Sunday, March 29, 2015

Alice's Garden (A True Story)

 WITH APOLOGIES TO ARLO GUTHRIE

This is a story called Alice's Garden, and it's about me and my friend Alice. But Alice is not the name of my friend. That's just the name of the garden. I changed her real name to protect her innocence, and that's why I call this story Alice's Garden.

You can get anything you want at Alice's Garden
Walk right over it's easily found
Just a short stroll from the Round-Up Ground
You can get anything you want at Alice's Garden 

Now it all started over 40 years ago, it was over 40 years ago in the summer when my friend and I decided to start a garden in our town. But it wasn't actually in town, it was on the edge of town, by the river. So we took some shovels and rakes and other implements of destruction and put them in the back of a red 1963 Chevy Impala and went to work digging up the ground and planting vegetables. Well somebody saw us working in the garden and called the cops because they thought we were planting marijuana down there by the river, but we weren't. We were planting carrots. And peas. And radishes. Carrots and peas and radishes right there in that garden! But nobody got to enjoy the harvest because we had to abandon the garden due to the fact that the rumor spread and some people thought a couple of hippies were trying to grow an illegal substance in their little town.
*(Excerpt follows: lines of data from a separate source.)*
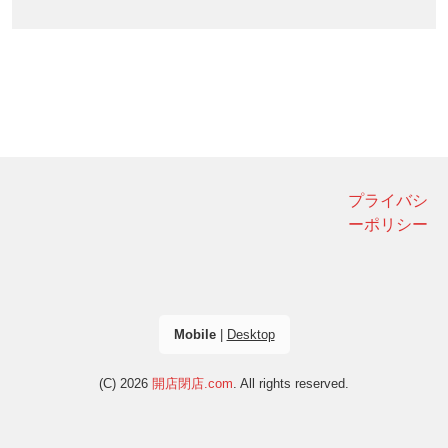
プライバシ
ーポリシー
Mobile
|
Desktop
(C) 2026
開店閉店.com
. All rights reserved.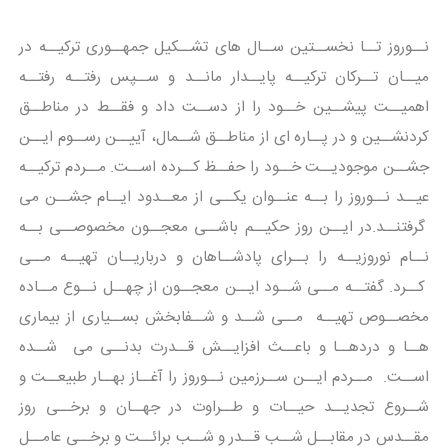
نــوروز تــا نخســتین ســال های تشــکیل جمهــوری ترکیــه در
میــان تــرکان ترکیــه پایــدار مانــد و ســپس رفتــه رفتــه
اهمیــت پیشــین خــود را از دســت داد و فقــط در مناطــق
کردنشــین و در پــاره ای از مناطــق شــمال، آییــن رســوم ایــن
جشــن موجودیــت خــود را حفــظ کــرده اســت. مــردم ترکیــه
عیــد نــوروز را بــه عنــوان یکــی از معــدود ایــام جشــن می
گرفتنــد.در ایــن روز حکیــم باشــی معجــون مخصوصــی بــه
نــام نوروزیــه را بــرای پادشــاهان و درباریــان تهیــه مــی
کــرد. گفتــه مــی شــود ایــن معجــون از چهــل نــوع مــاده
مخصــوص تهیــه مــی شــد و شــفابخش بســیاری از بیماری
هــا و دردهــا و باعــث افزایــش قــدرت بدنــی می شــده
اســت. مــردم ایــن ســرزمین نــوروز را آغــاز بهــار طبیعــت و
شــروع تجدیــد حیــات و طــراوت در جهــان و برخــی روز
مقــدس در مقابــل شــب قــدر و شــب برائــت و برخــی عامــل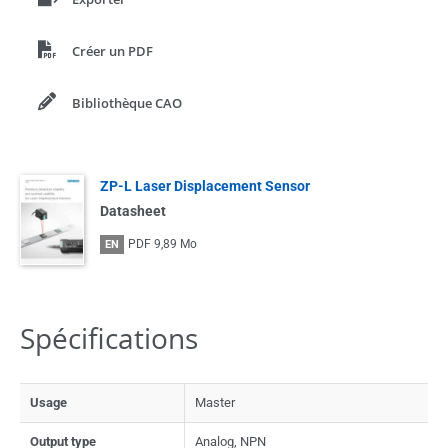
Créer un PDF
Bibliothèque CAO
ZP-L Laser Displacement Sensor
Datasheet
PDF
9,89 Mo
EN
Spécifications
Usage
Master
Output type
Analog, NPN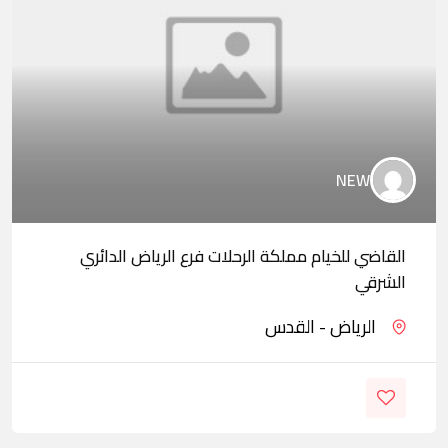
NEW
القاضي للخيام مملكة الرحلات فرع الرياض الدائري
الشرقي
الرياض - القدس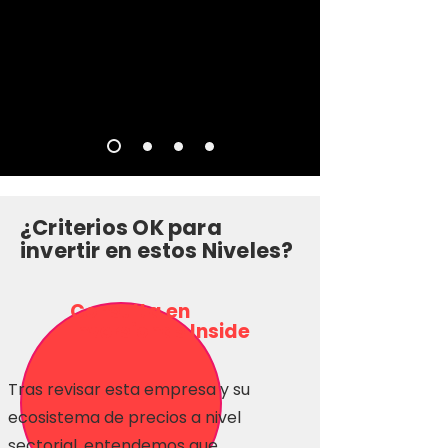
¿Criterios OK para
invertir en estos Niveles?
Consulta en
Inversionas Inside
Tras revisar esta empresa y su
ecosistema de precios a nivel
sectorial, entendemos que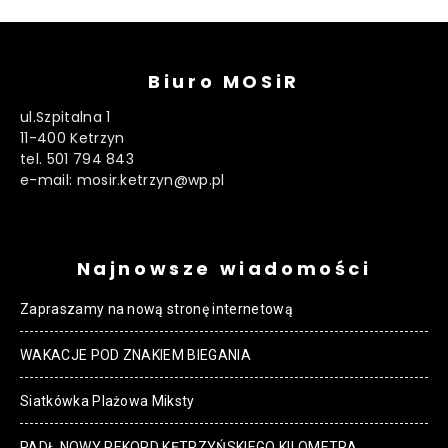
Biuro MOSiR
ul.Szpitalna 1
11-400 Ketrzyn
tel. 501 794 843
e-mail: mosir.ketrzyn@wp.pl
Najnowsze wiadomości
Zapraszamy na nową stronę internetową
WAKACJE POD ZNAKIEM BIEGANIA
Siatkówka Plażowa Miksty
PADŁ NOWY REKORD KĘTRZYŃSKIEGO KILOMETRA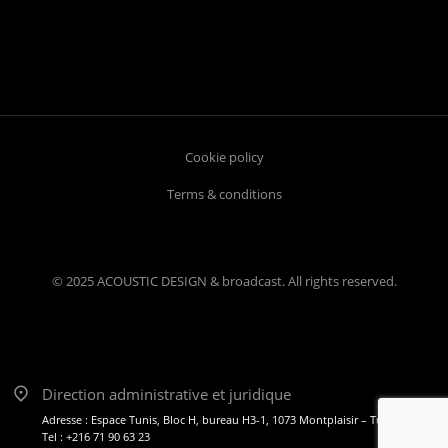
Cookie policy
Terms & conditions
© 2025 ACOUSTIC DESIGN & broadcast. All rights reserved.
Direction administrative et juridique
Adresse : Espace Tunis, Bloc H, bureau H3-1, 1073 Montplaisir – Tunis
Tel : +216 71 90 63 23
But that's not what I want to talk about. I want to talk about a wreck. It happened a couple of years later on New Year's Eve when a bunch of us were at a party and found out just a few minutes before midnight that some girls were at another party in another part of town and wanted to come to our party. So I volunteered to get in my car and go get them to bring them to our party. I raced across town, picked up the girls, and was racing to make it back before midnight when the car hit an ice patch, spun around and crashed head-on into a telephone pole in front of a church. Nobody was hurt, except the car. Somebody saw the accident and called the cops (again) and soon Officer Franke showed up. Officer Franke looked at the car. Then he looked at the telephone pole. Then he looked at the car again. Then he said, "What happened, Rog?" (He knew my name from some previous encounters).  I said, "Officer Franke, I cannot tell a lie, I swerved to miss a deer." He said, "You swerved to miss a deer...at midnight...on New Year's Eve...in the middle of town?" I said, "Yes sir." He said, "Well, alright then, I'll call the tow truck and in the meantime can I take you all to where you were going?" So we all got in the police car and were dropped off at the party. A few of the cops would cut a kid some slack back then. No ticket required. None given.

So if you want to let kids be kids and encourage cops to give a break once in a while...all you have to do is walk up to a cop and sing You can get anything you want at Alice's Garden. If just one person does this they'll think he's sick and leave him alone. And if two people do it, in harmony, they might think it's an organization. And if 50 people walk up to a cop and sing one line of Alice's Garden...well friends, they may think it's a movement. And that's what it is, the Alice's Garden Anti-Massacree Movement. And all you got to do to join is just sing it anytime you get the feeling. Here comes the feeling -

You can get anything you want at Alice's Garden
Walk right over it's easily found
Just a short stroll from the Round-Up Ground
You can get anything you want at Alice's Garden 

Da da da da da da da dum

 Roger O'Dea   3-28-15


**Footnote - "Alice" is in this class reunion photo...but that's the only clue you get.